# WORK REQUIRED
Each line of the records below that holds "Kuala" should be copied out.

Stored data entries
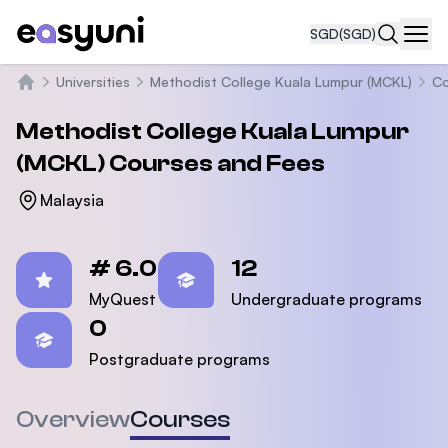
SGD
(SGD)
Navi
Universities
Methodist College Kuala Lumpur (MCKL)
Co
Home
Methodist College Kuala Lumpur
(MCKL)
Courses and Fees
Malaysia
Statistics
# 6.0
12
MyQuest
Undergraduate programs
0
Postgraduate programs
Overview
Courses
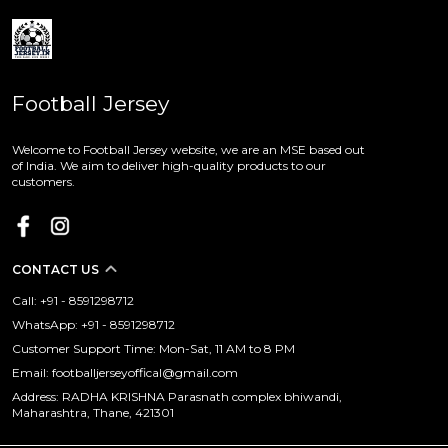
Football Jersey
Welcome to Football Jersey website, we are an MSE based out
of India. We aim to deliver high-quality products to our
customers.
CONTACT US
Call: +91 - 8591298712
WhatsApp: +91 - 8591298712
Customer Support Time: Mon-Sat, 11 AM to 8 PM
Email: footballjerseyoffical@gmail.com
Address: RADHA KRISHNA Parasnath complex bhiwandi,
Maharashtra, Thane, 421301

# ANSWER TO THIS EXERCISE
Methodist College Kuala Lumpur (MCKL)
Methodist College Kuala Lumpur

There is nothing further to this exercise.